[Problem statement]: Retype the lines of the material below, exactly and only, from the one containing "Output each element" through the last line, with pictures left out.

[Supplied data]:
━━━━━━

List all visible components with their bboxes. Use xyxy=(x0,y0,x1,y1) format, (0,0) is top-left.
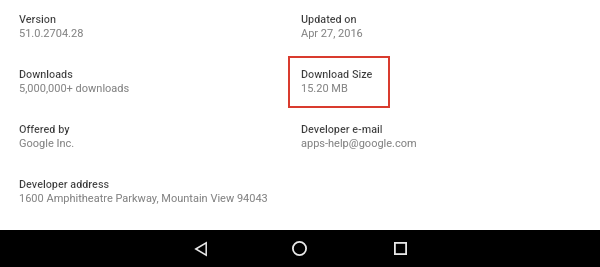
button[interactable]: Download Size xyxy=(297,61,577,105)
staticText: Apr 27, 2016 xyxy=(301,27,363,40)
staticText: Version xyxy=(19,13,56,26)
staticText: Developer e-mail xyxy=(301,123,383,136)
staticText: apps-help@google.com xyxy=(301,137,417,150)
staticText: Google Inc. xyxy=(19,137,75,150)
button[interactable]: Back xyxy=(181,230,220,267)
staticText: Download Size xyxy=(301,68,373,81)
staticText: Developer address xyxy=(19,178,110,191)
button[interactable]: Offered by xyxy=(15,116,285,160)
staticText: 5,000,000+ downloads xyxy=(19,82,130,95)
button[interactable]: Home xyxy=(280,230,319,267)
staticText: Updated on xyxy=(301,13,357,26)
button[interactable]: Downloads xyxy=(15,61,285,105)
button[interactable]: Developer e-mail xyxy=(297,116,577,160)
button[interactable]: Developer address xyxy=(15,171,285,215)
staticText: Downloads xyxy=(19,68,73,81)
staticText: 15.20 MB xyxy=(301,82,348,95)
button[interactable]: Recent apps xyxy=(381,230,420,267)
staticText: 51.0.2704.28 xyxy=(19,27,84,40)
button[interactable]: Version xyxy=(15,6,285,50)
staticText: 1600 Amphitheatre Parkway, Mountain View… xyxy=(19,192,268,205)
button[interactable]: Updated on xyxy=(297,6,577,50)
staticText: Offered by xyxy=(19,123,70,136)
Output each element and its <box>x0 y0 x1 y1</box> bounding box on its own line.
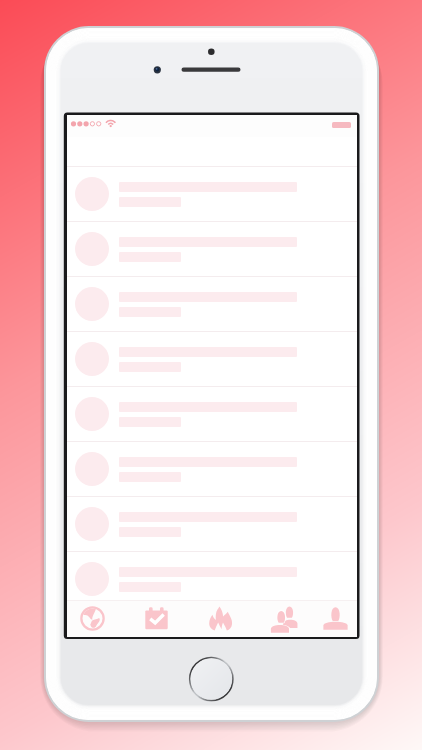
button[interactable] <box>67 332 357 386</box>
button[interactable] <box>67 277 357 331</box>
button[interactable] <box>67 552 357 606</box>
button[interactable] <box>67 167 357 221</box>
button[interactable] <box>67 497 357 551</box>
button[interactable] <box>67 222 357 276</box>
button[interactable]: Profile <box>306 600 364 637</box>
button[interactable]: Events <box>127 600 185 637</box>
button[interactable] <box>67 442 357 496</box>
button[interactable] <box>67 387 357 441</box>
button[interactable]: Discover <box>63 600 121 637</box>
button[interactable]: Trending <box>191 600 249 637</box>
button[interactable]: Friends <box>255 600 313 637</box>
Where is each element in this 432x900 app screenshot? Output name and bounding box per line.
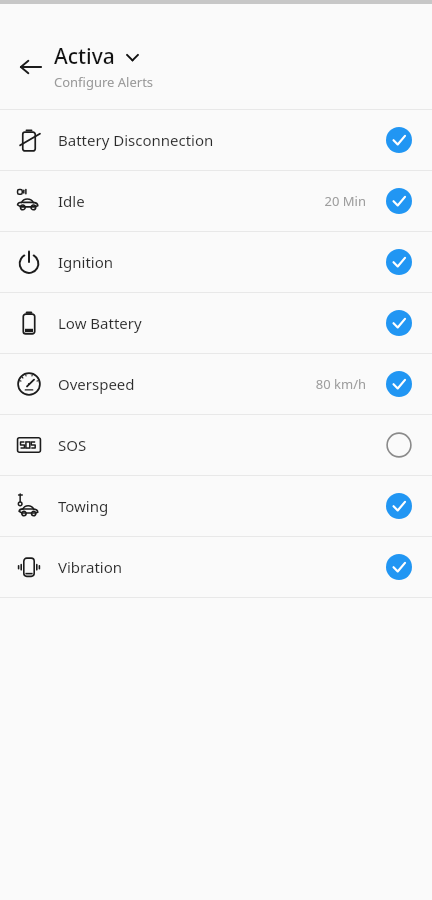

━━━━━━

[Output of the exercise]:
Output each element and its <box>x0 y0 x1 y1</box> bounding box on its own line.
button[interactable] <box>67 332 357 386</box>
button[interactable] <box>67 277 357 331</box>
button[interactable] <box>67 552 357 606</box>
button[interactable] <box>67 167 357 221</box>
button[interactable] <box>67 497 357 551</box>
button[interactable] <box>67 222 357 276</box>
button[interactable]: Profile <box>306 600 364 637</box>
button[interactable]: Events <box>127 600 185 637</box>
button[interactable] <box>67 442 357 496</box>
button[interactable] <box>67 387 357 441</box>
button[interactable]: Discover <box>63 600 121 637</box>
button[interactable]: Trending <box>191 600 249 637</box>
button[interactable]: Friends <box>255 600 313 637</box>
Where is each element in this 432x900 app screenshot? Output name and bounding box per line.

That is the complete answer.